## Task directions
Write out every entry, unchanged. Skip any picture.

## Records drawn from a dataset
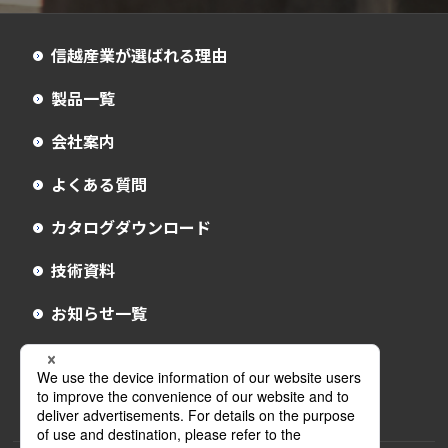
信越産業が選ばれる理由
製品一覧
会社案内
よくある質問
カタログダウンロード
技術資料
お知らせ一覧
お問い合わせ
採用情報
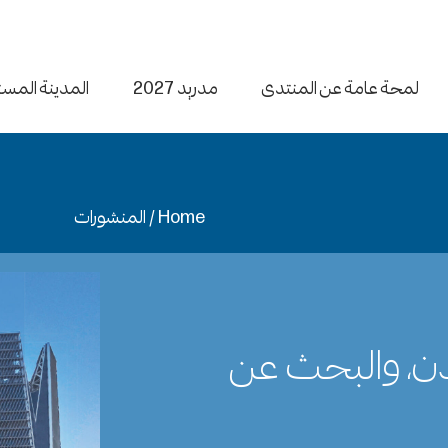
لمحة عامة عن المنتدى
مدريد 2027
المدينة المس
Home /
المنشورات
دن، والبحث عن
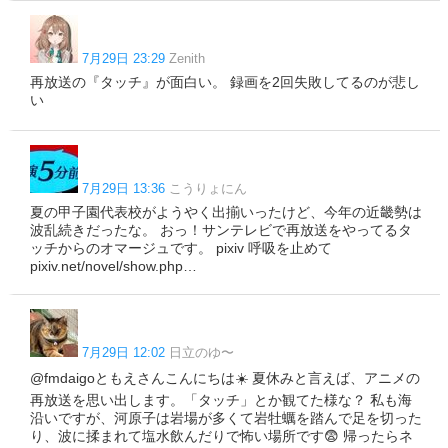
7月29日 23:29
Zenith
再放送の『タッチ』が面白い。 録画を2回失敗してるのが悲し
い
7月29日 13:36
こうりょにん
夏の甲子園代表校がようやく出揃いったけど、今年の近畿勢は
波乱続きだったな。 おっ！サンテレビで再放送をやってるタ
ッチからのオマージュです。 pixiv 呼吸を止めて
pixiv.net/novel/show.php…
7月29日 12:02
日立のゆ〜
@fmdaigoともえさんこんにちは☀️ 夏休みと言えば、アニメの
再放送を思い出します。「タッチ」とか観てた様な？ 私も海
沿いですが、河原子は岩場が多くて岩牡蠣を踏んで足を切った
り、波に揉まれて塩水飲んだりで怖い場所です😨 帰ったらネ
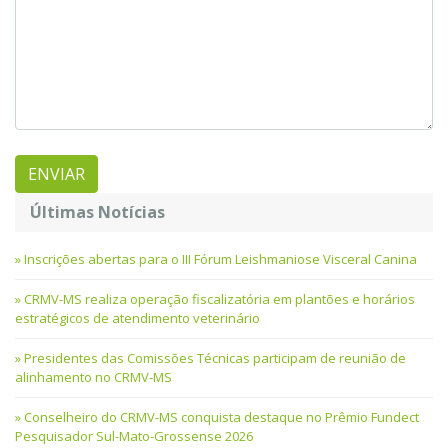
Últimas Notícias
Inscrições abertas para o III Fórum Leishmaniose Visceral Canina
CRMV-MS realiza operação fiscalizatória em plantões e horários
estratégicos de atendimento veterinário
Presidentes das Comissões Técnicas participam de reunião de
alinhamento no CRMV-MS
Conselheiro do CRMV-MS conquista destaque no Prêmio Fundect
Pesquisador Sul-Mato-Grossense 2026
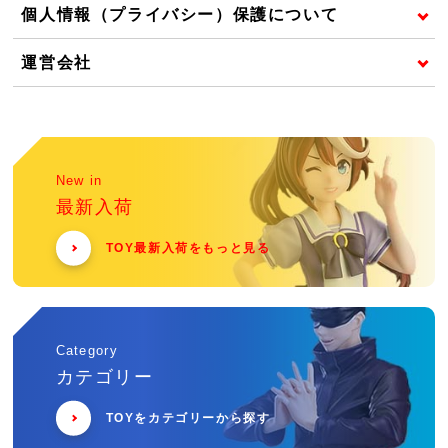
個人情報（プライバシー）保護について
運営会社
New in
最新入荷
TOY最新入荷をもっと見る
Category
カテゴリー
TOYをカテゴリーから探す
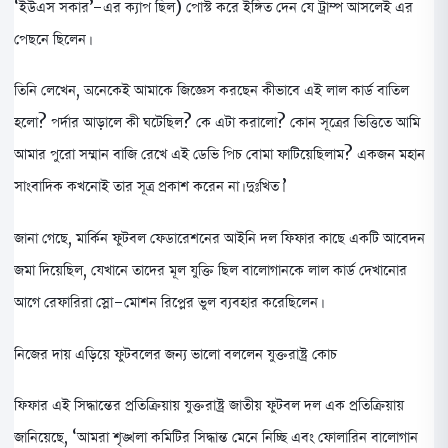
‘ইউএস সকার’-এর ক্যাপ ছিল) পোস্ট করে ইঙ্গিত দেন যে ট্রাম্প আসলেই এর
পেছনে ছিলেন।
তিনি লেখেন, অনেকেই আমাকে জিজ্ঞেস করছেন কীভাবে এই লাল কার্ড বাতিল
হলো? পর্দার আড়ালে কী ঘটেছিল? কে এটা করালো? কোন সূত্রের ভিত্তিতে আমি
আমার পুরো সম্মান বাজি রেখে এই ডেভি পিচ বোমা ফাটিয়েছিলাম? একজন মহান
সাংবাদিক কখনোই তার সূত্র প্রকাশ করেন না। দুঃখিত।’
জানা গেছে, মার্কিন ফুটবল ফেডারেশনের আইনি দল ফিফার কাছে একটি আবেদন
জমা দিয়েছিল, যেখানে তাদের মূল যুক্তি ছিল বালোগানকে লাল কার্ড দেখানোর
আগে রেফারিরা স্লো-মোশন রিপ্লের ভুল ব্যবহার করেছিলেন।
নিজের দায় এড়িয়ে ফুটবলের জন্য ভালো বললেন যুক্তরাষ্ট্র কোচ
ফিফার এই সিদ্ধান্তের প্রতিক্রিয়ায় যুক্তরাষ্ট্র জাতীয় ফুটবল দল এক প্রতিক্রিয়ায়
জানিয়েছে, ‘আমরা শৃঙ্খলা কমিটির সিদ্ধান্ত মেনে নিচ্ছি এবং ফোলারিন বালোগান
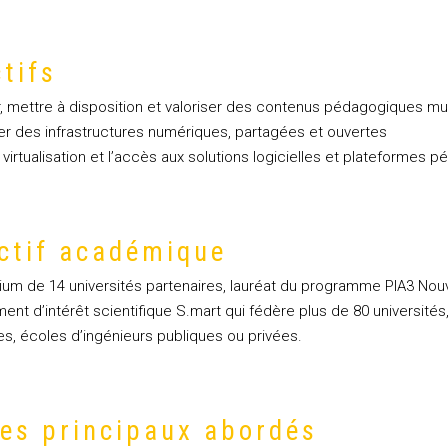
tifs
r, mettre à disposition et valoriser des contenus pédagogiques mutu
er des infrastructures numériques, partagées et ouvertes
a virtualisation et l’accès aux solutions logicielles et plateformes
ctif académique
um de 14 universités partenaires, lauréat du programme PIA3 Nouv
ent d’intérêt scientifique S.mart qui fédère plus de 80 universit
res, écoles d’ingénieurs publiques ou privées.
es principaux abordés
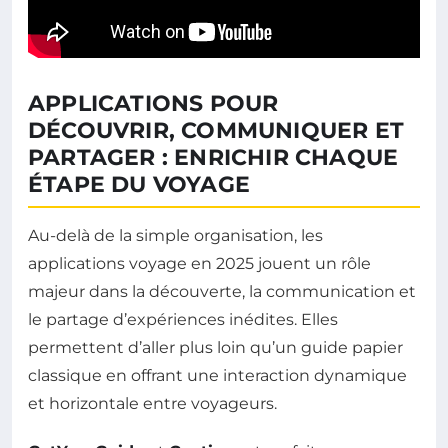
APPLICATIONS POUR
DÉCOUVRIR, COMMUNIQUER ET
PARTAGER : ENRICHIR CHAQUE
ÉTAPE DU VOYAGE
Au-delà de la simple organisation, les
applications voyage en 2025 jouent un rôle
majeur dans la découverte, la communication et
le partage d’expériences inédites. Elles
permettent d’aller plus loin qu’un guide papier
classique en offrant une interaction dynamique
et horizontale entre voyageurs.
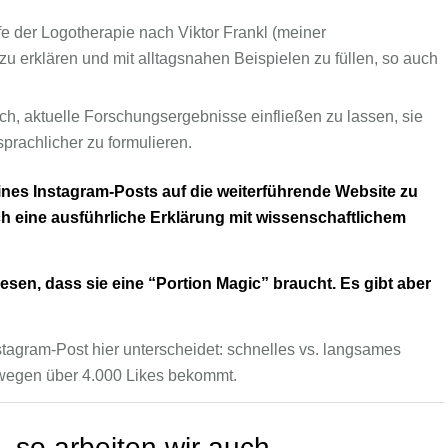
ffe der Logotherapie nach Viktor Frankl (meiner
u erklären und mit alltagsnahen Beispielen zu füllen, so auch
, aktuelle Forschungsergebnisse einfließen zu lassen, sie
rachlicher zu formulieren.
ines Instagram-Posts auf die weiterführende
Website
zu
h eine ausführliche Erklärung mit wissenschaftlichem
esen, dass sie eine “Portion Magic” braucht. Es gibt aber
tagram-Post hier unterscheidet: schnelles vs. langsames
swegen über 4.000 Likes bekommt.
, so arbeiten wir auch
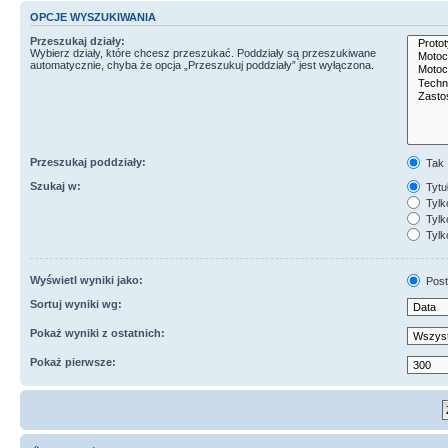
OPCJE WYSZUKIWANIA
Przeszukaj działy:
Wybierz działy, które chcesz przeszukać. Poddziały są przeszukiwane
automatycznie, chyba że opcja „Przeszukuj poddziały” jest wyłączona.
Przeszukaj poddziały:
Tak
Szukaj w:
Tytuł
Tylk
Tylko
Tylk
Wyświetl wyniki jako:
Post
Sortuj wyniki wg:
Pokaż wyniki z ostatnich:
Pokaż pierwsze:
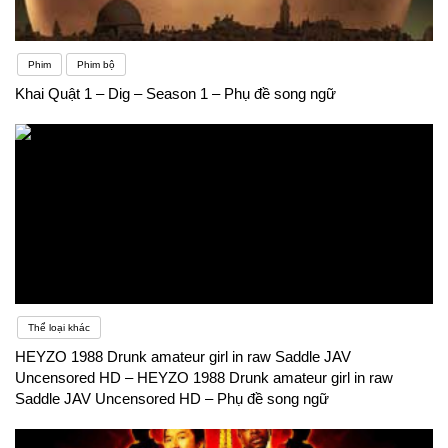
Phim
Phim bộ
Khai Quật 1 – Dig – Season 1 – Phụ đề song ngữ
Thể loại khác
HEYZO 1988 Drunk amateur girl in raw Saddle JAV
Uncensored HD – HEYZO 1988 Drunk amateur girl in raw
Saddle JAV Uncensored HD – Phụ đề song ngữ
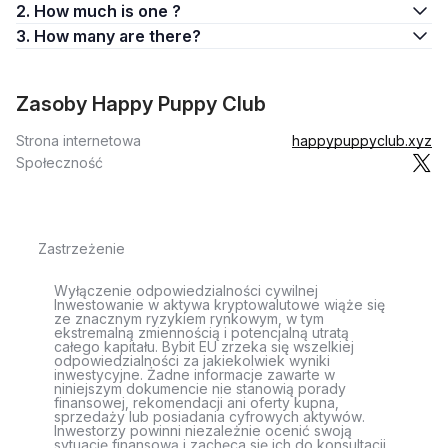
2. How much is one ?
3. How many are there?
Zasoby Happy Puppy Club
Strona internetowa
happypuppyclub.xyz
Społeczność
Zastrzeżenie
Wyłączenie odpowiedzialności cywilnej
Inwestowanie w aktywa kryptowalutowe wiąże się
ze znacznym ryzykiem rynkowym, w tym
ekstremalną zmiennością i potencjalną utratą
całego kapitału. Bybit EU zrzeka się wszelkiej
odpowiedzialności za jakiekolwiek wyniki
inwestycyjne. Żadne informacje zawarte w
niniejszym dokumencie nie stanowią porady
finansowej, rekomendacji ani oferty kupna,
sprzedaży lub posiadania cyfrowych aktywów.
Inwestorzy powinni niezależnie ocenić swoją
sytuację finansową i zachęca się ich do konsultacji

## Solution for this problem
信越産業が選ばれる理由
製品一覧
会社案内
よくある質問
カタログダウンロード
技術資料
お知らせ一覧
お問い合わせ
採用情報
لمحة عامة عن المنتدى
مدريد 2027
المدينة المس
Home /
المنشورات
دن، والبحث عن
7月29日 23:29
Zenith
再放送の『タッチ』が面白い。 録画を2回失敗してるのが悲し
い
7月29日 13:36
こうりょにん
夏の甲子園代表校がようやく出揃いったけど、今年の近畿勢は
波乱続きだったな。 おっ！サンテレビで再放送をやってるタ
ッチからのオマージュです。 pixiv 呼吸を止めて
pixiv.net/novel/show.php…
7月29日 12:02
日立のゆ〜
@fmdaigoともえさんこんにちは☀️ 夏休みと言えば、アニメの
再放送を思い出します。「タッチ」とか観てた様な？ 私も海
沿いですが、河原子は岩場が多くて岩牡蠣を踏んで足を切った
り、波に揉まれて塩水飲んだりで怖い場所です😨 帰ったらネ
Últimas Notícias
Inscrições abertas para o III Fórum Leishmaniose Visceral Canina
CRMV-MS realiza operação fiscalizatória em plantões e horários
estratégicos de atendimento veterinário
Presidentes das Comissões Técnicas participam de reunião de
alinhamento no CRMV-MS
Conselheiro do CRMV-MS conquista destaque no Prêmio Fundect
Pesquisador Sul-Mato-Grossense 2026
個人情報（プライバシー）保護について
運営会社
New in
最新入荷
TOY最新入荷をもっと見る
Category
カテゴリー
TOYをカテゴリーから探す
‘ইউএস সকার’-এর ক্যাপ ছিল) পোস্ট করে ইঙ্গিত দেন যে ট্রাম্প আসলেই এর
পেছনে ছিলেন।
তিনি লেখেন, অনেকেই আমাকে জিজ্ঞেস করছেন কীভাবে এই লাল কার্ড বাতিল
হলো? পর্দার আড়ালে কী ঘটেছিল? কে এটা করালো? কোন সূত্রের ভিত্তিতে আমি
আমার পুরো সম্মান বাজি রেখে এই ডেভি পিচ বোমা ফাটিয়েছিলাম? একজন মহান
সাংবাদিক কখনোই তার সূত্র প্রকাশ করেন না। দুঃখিত।’
জানা গেছে, মার্কিন ফুটবল ফেডারেশনের আইনি দল ফিফার কাছে একটি আবেদন
জমা দিয়েছিল, যেখানে তাদের মূল যুক্তি ছিল বালোগানকে লাল কার্ড দেখানোর
আগে রেফারিরা স্লো-মোশন রিপ্লের ভুল ব্যবহার করেছিলেন।
নিজের দায় এড়িয়ে ফুটবলের জন্য ভালো বললেন যুক্তরাষ্ট্র কোচ
ফিফার এই সিদ্ধান্তের প্রতিক্রিয়ায় যুক্তরাষ্ট্র জাতীয় ফুটবল দল এক প্রতিক্রিয়ায়
জানিয়েছে, ‘আমরা শৃঙ্খলা কমিটির সিদ্ধান্ত মেনে নিচ্ছি এবং ফোলারিন বালোগান
tifs
r, mettre à disposition et valoriser des contenus pédagogiques mutu
er des infrastructures numériques, partagées et ouvertes
a virtualisation et l’accès aux solutions logicielles et plateformes
ctif académique
um de 14 universités partenaires, lauréat du programme PIA3 Nouv
ent d’intérêt scientifique S.mart qui fédère plus de 80 universit
res, écoles d’ingénieurs publiques ou privées.
es principaux abordés
APPLICATIONS POUR
DÉCOUVRIR, COMMUNIQUER ET
PARTAGER : ENRICHIR CHAQUE
ÉTAPE DU VOYAGE
Au-delà de la simple organisation, les
applications voyage en 2025 jouent un rôle
majeur dans la découverte, la communication et
le partage d’expériences inédites. Elles
permettent d’aller plus loin qu’un guide papier
classique en offrant une interaction dynamique
et horizontale entre voyageurs.
ffe der Logotherapie nach Viktor Frankl (meiner
u erklären und mit alltagsnahen Beispielen zu füllen, so auch
, aktuelle Forschungsergebnisse einfließen zu lassen, sie
rachlicher zu formulieren.
ines Instagram-Posts auf die weiterführende
Website
zu
h eine ausführliche Erklärung mit wissenschaftlichem
esen, dass sie eine “Portion Magic” braucht. Es gibt aber
tagram-Post hier unterscheidet: schnelles vs. langsames
swegen über 4.000 Likes bekommt.
, so arbeiten wir auch
OPCJE WYSZUKIWANIA
Przeszukaj działy:
Wybierz działy, które chcesz przeszukać. Poddziały są przeszukiwane
automatycznie, chyba że opcja „Przeszukuj poddziały” jest wyłączona.
Przeszukaj poddziały:
Tak
Szukaj w:
Tytuł
Tylk
Tylko
Tylk
Wyświetl wyniki jako:
Post
Sortuj wyniki wg:
Pokaż wyniki z ostatnich:
Pokaż pierwsze:
Phim
Phim bộ
Khai Quật 1 – Dig – Season 1 – Phụ đề song ngữ
Thể loại khác
HEYZO 1988 Drunk amateur girl in raw Saddle JAV
Uncensored HD – HEYZO 1988 Drunk amateur girl in raw
Saddle JAV Uncensored HD – Phụ đề song ngữ
2. How much is one ?
3. How many are there?
Zasoby Happy Puppy Club
Strona internetowa
happypuppyclub.xyz
Społeczność
Zastrzeżenie
Wyłączenie odpowiedzialności cywilnej
Inwestowanie w aktywa kryptowalutowe wiąże się
ze znacznym ryzykiem rynkowym, w tym
ekstremalną zmiennością i potencjalną utratą
całego kapitału. Bybit EU zrzeka się wszelkiej
odpowiedzialności za jakiekolwiek wyniki
inwestycyjne. Żadne informacje zawarte w
niniejszym dokumencie nie stanowią porady
finansowej, rekomendacji ani oferty kupna,
sprzedaży lub posiadania cyfrowych aktywów.
Inwestorzy powinni niezależnie ocenić swoją
sytuację finansową i zachęca się ich do konsultacji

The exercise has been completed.